Luxury Is Now Standard In Naples
February 21, 2007
The sun continues to shine brightly over Naples, Florida’s developed economy. This could be reflected in the lifestyle and activities of its inhabitants. As a fact, automakers could attest the burgeoning segment of luxury vehicles in the said territory.
As the mighty sun prepares to rest on the Gulf of Mexico, the lights started to flicker over the courts at the Wyndemere Country Club. At the parking lot, tennis players are pulling into their Lexus, BMW, Jaguar and Infiniti cars. Entrepreneurs, bankers, developers and retirees - almost every one is driving a luxury car or sport utility vehicle.
Naples is one of the fastest rising cities in the United States and the baby boomers living an ideal kind of life help make luxury a standard in the city. "I feel good when I drive the Jaguar," said Ron Freedman, a 50-year-old mortgage broker. "It's like a suit. I know it's a high-end car, and other people know it's a high-end car."
The Naples inhabitants are the richest generation in the history of the United States. The income of the 78 million boomers has pulled the trigger for the amazing growth in luxury cars and light trucks sales for more than one and a half decades now. Further, in Naples, automobile manufacturers have knocked the mother deposit. The territory is a haven of million-dollar homes, unspoiled beaches, and over 50 golf courses within a half-hour's drive. One does need not have an EBC redstuff equipped sports car to be fascinated with the equally-fascinating panorama and way of life in Naples.

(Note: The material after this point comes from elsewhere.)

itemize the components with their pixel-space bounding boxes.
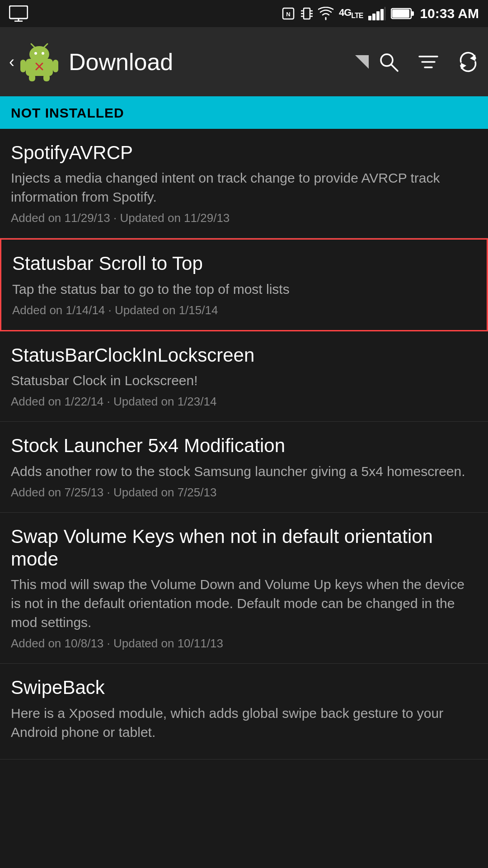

"The luxury-car market here is probably the best in the country," said Bob Germain, an 81-year-old megadealer from Michigan who owns the Lexus, BMW and Lincoln-Mercury dealerships in Naples.

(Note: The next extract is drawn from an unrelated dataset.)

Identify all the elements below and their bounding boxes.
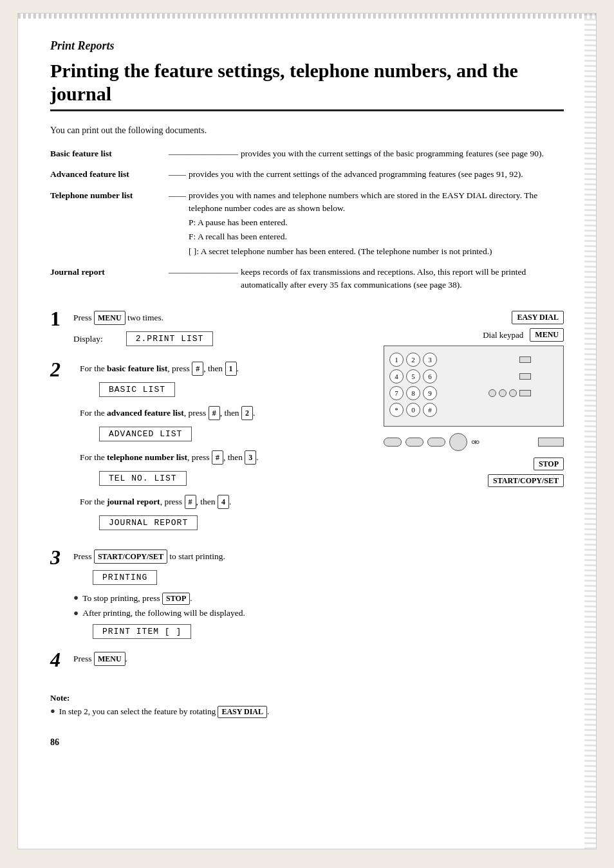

In 1990’s, the population of Naples increased by 65 percent to its 251,000 inhabitants. It is the second fastest-growing metropolitan area in the United States, next to Las Vegas. Naples is also one of the richest areas in all the land.
Based on the 2000 census, there were 20,976 people, 10,803 households, and 6,568 families residing in Naples. It was found out that the median income for a household was $65,641, and for a family was $83,831. Males had a median income of $50,092 while females have $30,948. The per capita income for Naples was $61,141. About 3.1 percent of families and 5.9 percent of the population were below the poverty line, including 15.1 percent of those under age 18 and 3.3 percent of those ages 65 or over.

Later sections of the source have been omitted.